Your objective: In the listing that follows, count every line with the word "Mattias" in it and write only the total.

__________

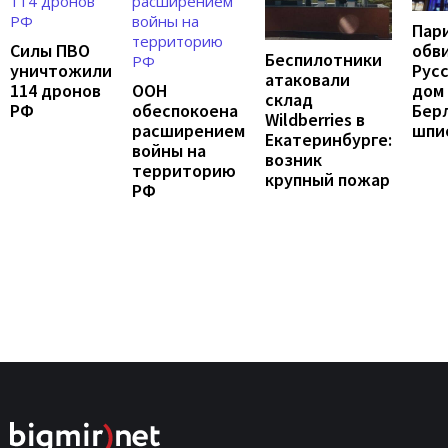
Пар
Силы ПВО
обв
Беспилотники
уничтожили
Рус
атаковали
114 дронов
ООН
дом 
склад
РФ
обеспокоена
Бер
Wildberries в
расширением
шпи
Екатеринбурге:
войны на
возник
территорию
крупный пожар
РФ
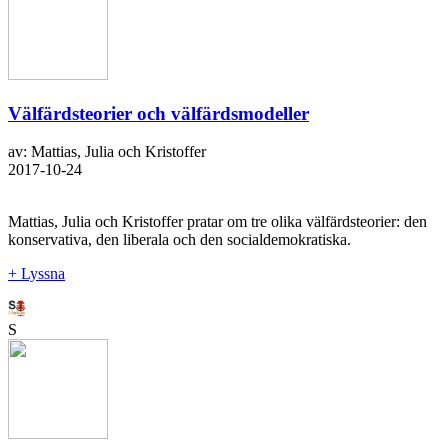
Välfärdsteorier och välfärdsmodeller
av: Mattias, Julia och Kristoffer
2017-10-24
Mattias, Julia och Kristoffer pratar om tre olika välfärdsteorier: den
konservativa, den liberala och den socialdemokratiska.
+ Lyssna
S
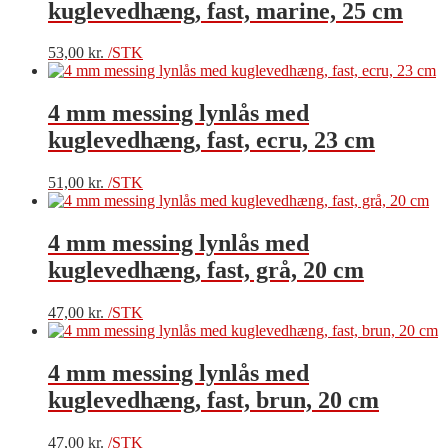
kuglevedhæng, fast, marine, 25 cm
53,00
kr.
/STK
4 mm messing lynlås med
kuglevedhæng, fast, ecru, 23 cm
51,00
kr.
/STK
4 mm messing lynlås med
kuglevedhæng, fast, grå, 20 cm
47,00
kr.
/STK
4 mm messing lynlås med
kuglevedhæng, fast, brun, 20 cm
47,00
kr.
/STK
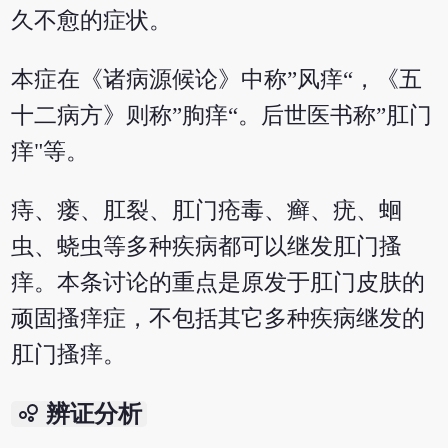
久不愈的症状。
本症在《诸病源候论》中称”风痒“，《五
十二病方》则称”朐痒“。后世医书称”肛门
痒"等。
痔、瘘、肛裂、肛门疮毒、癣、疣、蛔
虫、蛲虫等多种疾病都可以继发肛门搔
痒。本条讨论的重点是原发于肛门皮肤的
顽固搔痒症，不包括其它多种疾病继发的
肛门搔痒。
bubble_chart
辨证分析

__________

Output of the exercise: 2